Three Strands: Language, Implementation, Specification
When considering evolution, three aspects evolve together, but not in lock step: languages, their implementations, and their specifications. That evolution is linked, but not in lock step. To make an analogy with natural languages, there are languages, dialects and words which evolve; there are dictionaries which describe or proscribe those languages, and there are people, groups, and communities which use those languages to communicate. Similarly, we can discuss evolution in terms of concepts:
- protocol
- a general term for a way in which agents interact, according to some set of rules and meaning; a [communication protocol] (HTTP is a protocol. SMTP is a protocol for sending mail.)
- language
- a term used in this document to cover [formal languages] and [file format]s used communication. (HTML, CSS are languages. JPEG and PNG are 'file formats', but considered 'languages' for this document.)
- protocol element
- a component of one or more protocols or languages defined or described independently. (A URI, the specification of a gradient, a HTTP request method, a date string: are protocol elements)
- implementation
- Software installed by agents to manage the interaction with others. (Internet Explorer, Apache HTTP, Squid are implementations)
- specification
- a technical document which describes (some part of) a protocol, language, or protocol element, and gives rules for how implementations of them are expected to behave. (an 'editor's draft', Internet draft, proposed standard are specifications)
- standard
- a specification published by a group as representing some level of agreement among those planning to build, maintain, or use the implementations of the protocols, languages and protocol elements. (a Recommendation and a IETF standards-track document is a standard)
Braided evolution
Although there is a strong relationship between how these strands evolve, they do not evolve in lock-step:
- protocols, languages, protocol elements
- evolve as their common implementations evolve.
- implementations
- evolve as their implementers of them create or adopt new features; in many cases, that evolution requires evolution or addition to the protocols, languages and protocol elements the implementations use to communicate.

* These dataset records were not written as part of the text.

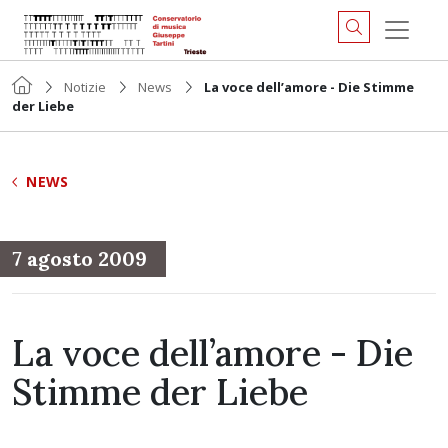
Notizie
News
La voce dell’amore - Die Stimme
der Liebe
NEWS
7 agosto 2009
La voce dell’amore - Die
Stimme der Liebe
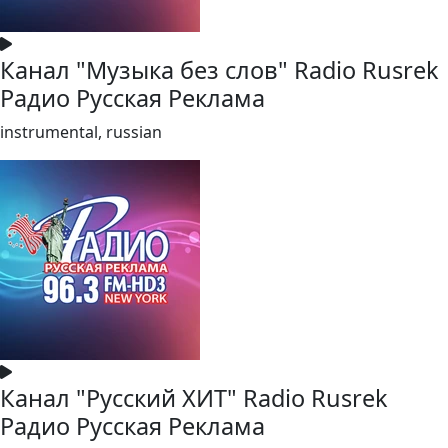
Канал "Музыка без слов" Radio Rusrek
Радио Русская Реклама
instrumental, russian
Канал "Русский ХИТ" Radio Rusrek
Радио Русская Реклама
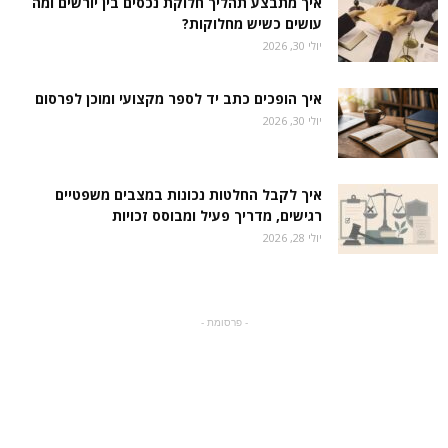
איך מתבצע תהליך חלוקת נכסים בין יורשים ומה
עושים כשיש מחלוקות?
יולי 30, 2026
איך הופכים כתב יד לספר מקצועי ומוכן לפרסום
יולי 30, 2026
איך לקבל החלטות נכונות במצבים משפטיים
רגישים, מדריך פעיל ומבוסס זכויות
יולי 28, 2026
- פרסומת -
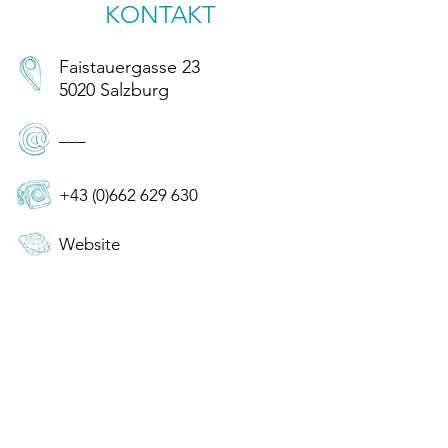
KONTAKT
Faistauergasse 23
5020 Salzburg
–––
+43 (0)662 629 630
Website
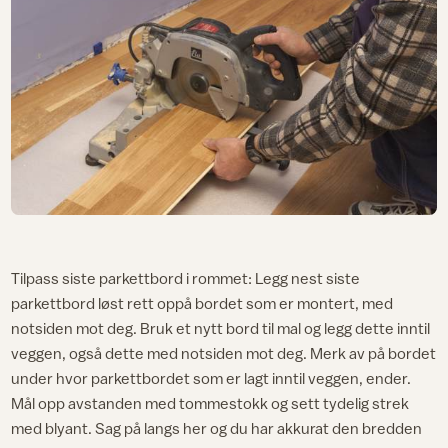
Tilpass siste parkettbord i rommet: Legg nest siste
parkettbord løst rett oppå bordet som er montert, med
notsiden mot deg. Bruk et nytt bord til mal og legg dette inntil
veggen, også dette med notsiden mot deg. Merk av på bordet
under hvor parkettbordet som er lagt inntil veggen, ender.
Mål opp avstanden med tommestokk og sett tydelig strek
med blyant. Sag på langs her og du har akkurat den bredden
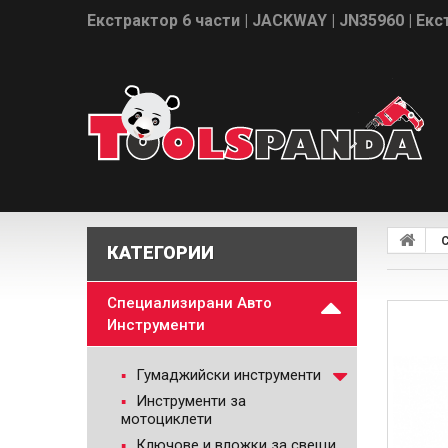
Екстрактор 6 части | JACKWAY | JN35960 | Ек
С
КАТЕГОРИИ
Специализирани Авто
Инструменти
Гумаджийски инструменти
Инструменти за
мотоциклети
Ключове и вложки за свещи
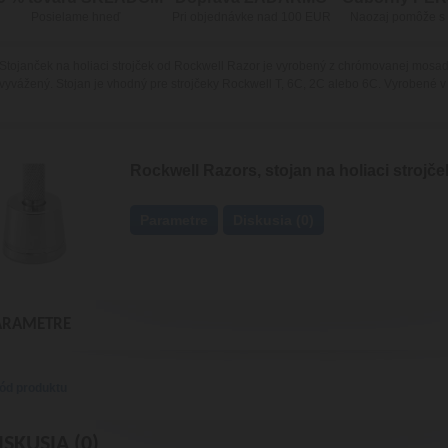
Posielame hneď
Pri objednávke nad 100 EUR
Naozaj pomôže s
Stojanček na holiaci strojček od Rockwell Razor je vyrobený z chrómovanej mosa
vyvážený. Stojan je vhodný pre strojčeky Rockwell T, 6C, 2C alebo 6C. Vyrobené 
Rockwell Razors, stojan na holiaci strojče
Parametre
Diskusia (0)
ARAMETRE
ód produktu
ISKUSIA (0)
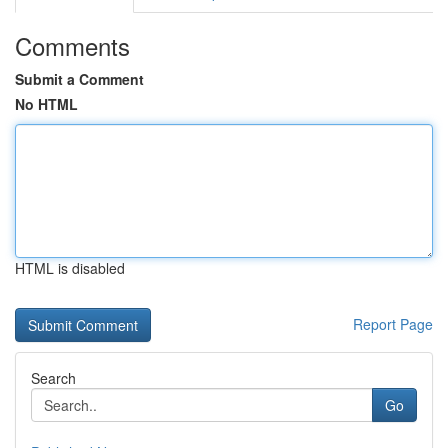
Comments
Submit a Comment
No HTML
HTML is disabled
Report Page
Search
Go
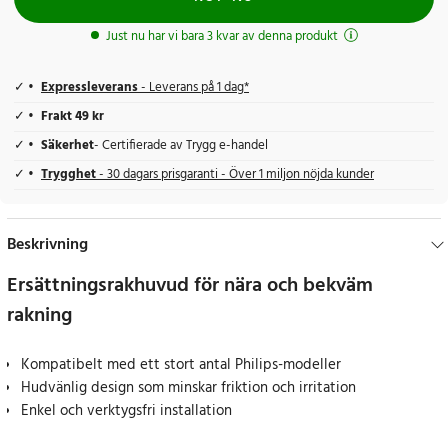
Just nu har vi bara 3 kvar av denna produkt
Expressleverans
- Leverans på 1 dag*
Frakt 49 kr
Säkerhet
- Certifierade av Trygg e-handel
Trygghet
- 30 dagars prisgaranti - Över 1 miljon nöjda kunder
Beskrivning
Ersättningsrakhuvud för nära och bekväm
rakning
Kompatibelt med ett stort antal Philips-modeller
Hudvänlig design som minskar friktion och irritation
Enkel och verktygsfri installation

- specification, standards
- Standards evolve as new (versions, editions) specifications are written, made available, reviewed, discussed, revised, and eventually are agreed to. A new specification might lead implementations (proposing additions or changing) or follow implementations where the specification has been changed to match implementation behavior. Standards evolve by accepting new specifications as a new edition or version of previous specifications.

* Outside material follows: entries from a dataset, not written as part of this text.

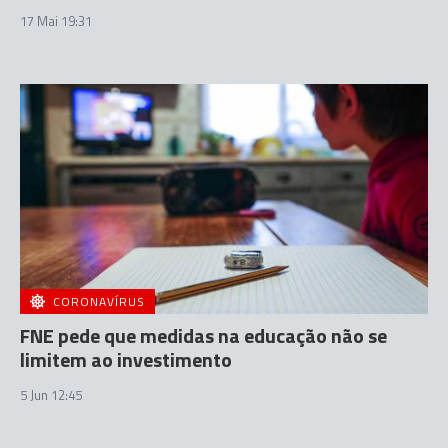
17 Mai 19:31
CORONAVÍRUS
FNE pede que medidas na educação não se
limitem ao investimento
5 Jun 12:45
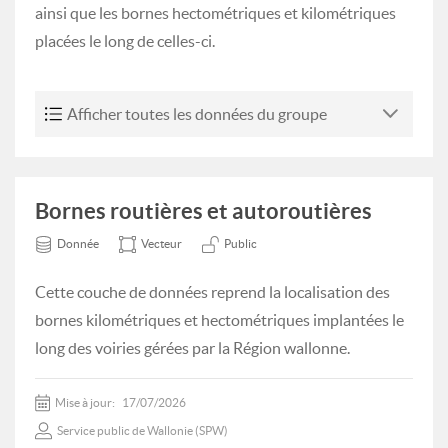
ainsi que les bornes hectométriques et kilométriques
placées le long de celles-ci.
Afficher toutes les données du groupe
Bornes routières et autoroutières
Donnée
Vecteur
Public
Cette couche de données reprend la localisation des
bornes kilométriques et hectométriques implantées le
long des voiries gérées par la Région wallonne.
Mise à jour:
17/07/2026
Service public de Wallonie (SPW)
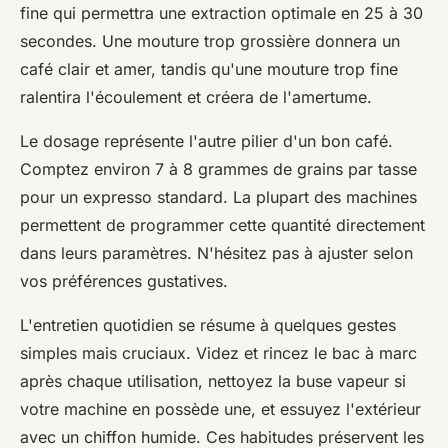
fine qui permettra une extraction optimale en 25 à 30
secondes. Une mouture trop grossière donnera un
café clair et amer, tandis qu'une mouture trop fine
ralentira l'écoulement et créera de l'amertume.
Le dosage représente l'autre pilier d'un bon café.
Comptez environ 7 à 8 grammes de grains par tasse
pour un expresso standard. La plupart des machines
permettent de programmer cette quantité directement
dans leurs paramètres. N'hésitez pas à ajuster selon
vos préférences gustatives.
L'entretien quotidien se résume à quelques gestes
simples mais cruciaux. Videz et rincez le bac à marc
après chaque utilisation, nettoyez la buse vapeur si
votre machine en possède une, et essuyez l'extérieur
avec un chiffon humide. Ces habitudes préservent les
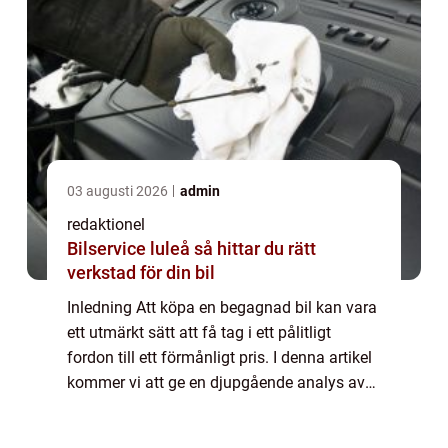
03 augusti 2026
admin
redaktionel
Bilservice luleå så hittar du rätt
verkstad för din bil
Inledning Att köpa en begagnad bil kan vara
ett utmärkt sätt att få tag i ett pålitligt
fordon till ett förmånligt pris. I denna artikel
kommer vi att ge en djupgående analys av
bästa begagnade bilen 2023. Vi kommer att
diskutera olika typer av begag...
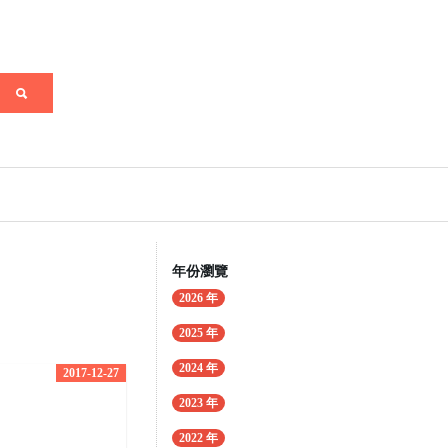
年份瀏覽
2026 年
2025 年
2024 年
2017-12-27
2023 年
2022 年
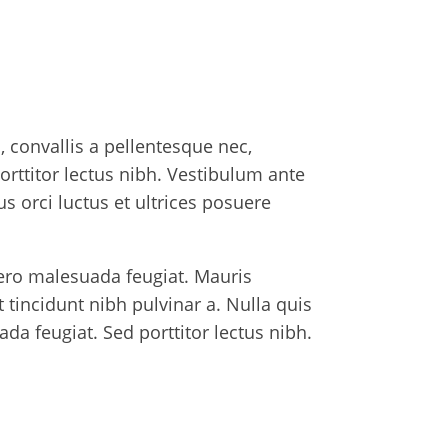
 convallis a pellentesque nec,
orttitor lectus nibh. Vestibulum ante
s orci luctus et ultrices posuere
bero malesuada feugiat. Mauris
et tincidunt nibh pulvinar a. Nulla quis
da feugiat. Sed porttitor lectus nibh.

Relationships and examples
- Multiple protocols and languages may use the same protocol element.(Many languages and protocols use URIs.)
- One protocol may use another. (HTTP may use TLS.)
- Protocol usually involve transmission between one agent (the sender) to another (the receiver), where the transmission is intended to be interpreted by the reciever as a protocol element or according to a language.
- A language can be thought of as a particularly complex protocol element.
- Using the same protocol element in multiple languages and protocols often facilitates linking multiple applications together.
- In a distributed system (consisting of multiple agents on a network), each agent uses implementations of the protocols and languages to interact with other agents.
- In the Web, for some languages, creation of content in that language involves developers typing out the language (e.g. writing JavaScript code) while in others, content is emitted by an implementation of the language.
- HTTP supports transmission of data in a language where the language to be used is indicated by the “content-type” protocol element.
- HTML is a language, the primary language used in the web. Other languages used in the Web are JPEG, GIF, and CSS. Note that one of the principle cases for this document is the observation that the languages used in the web are less like formal languages.
Conformance, Roles, and Normative Language
(possibly move this to separate section Normative)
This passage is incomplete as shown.